# [TASK TO COMPLETE]
The full text of the records below, minus any pictures, should be given back word for word.

◆ ◆ ◆ ◆ ◆ ◆ ◆

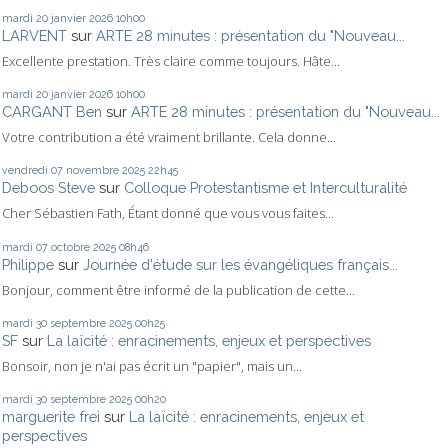
mardi 20
janvier 2026
10h00
LARVENT
sur
ARTE 28 minutes : présentation du "Nouveau...
Excellente prestation. Très claire comme toujours. Hâte...
mardi 20
janvier 2026
10h00
CARGANT Ben
sur
ARTE 28 minutes : présentation du "Nouveau...
Votre contribution a été vraiment brillante. Cela donne...
vendredi 07
novembre 2025
22h45
Deboos Steve
sur
Colloque Protestantisme et Interculturalité
Cher Sébastien Fath, Étant donné que vous vous faites...
mardi 07
octobre 2025
08h46
Philippe
sur
Journée d'étude sur les évangéliques français...
Bonjour, comment être informé de la publication de cette...
mardi 30
septembre 2025
00h25
SF
sur
La laïcité : enracinements, enjeux et perspectives
Bonsoir, non je n'ai pas écrit un "papier", mais un...
mardi 30
septembre 2025
00h20
marguerite frei
sur
La laïcité : enracinements, enjeux et
perspectives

◆ ◆ ◆ ◆ ◆ ◆ ◆

# [RESULT FOR THIS TASK]
mardi 20
janvier 2026
10h00
LARVENT
sur
ARTE 28 minutes : présentation du "Nouveau...
Excellente prestation. Très claire comme toujours. Hâte...
mardi 20
janvier 2026
10h00
CARGANT Ben
sur
ARTE 28 minutes : présentation du "Nouveau...
Votre contribution a été vraiment brillante. Cela donne...
vendredi 07
novembre 2025
22h45
Deboos Steve
sur
Colloque Protestantisme et Interculturalité
Cher Sébastien Fath, Étant donné que vous vous faites...
mardi 07
octobre 2025
08h46
Philippe
sur
Journée d'étude sur les évangéliques français...
Bonjour, comment être informé de la publication de cette...
mardi 30
septembre 2025
00h25
SF
sur
La laïcité : enracinements, enjeux et perspectives
Bonsoir, non je n'ai pas écrit un "papier", mais un...
mardi 30
septembre 2025
00h20
marguerite frei
sur
La laïcité : enracinements, enjeux et
perspectives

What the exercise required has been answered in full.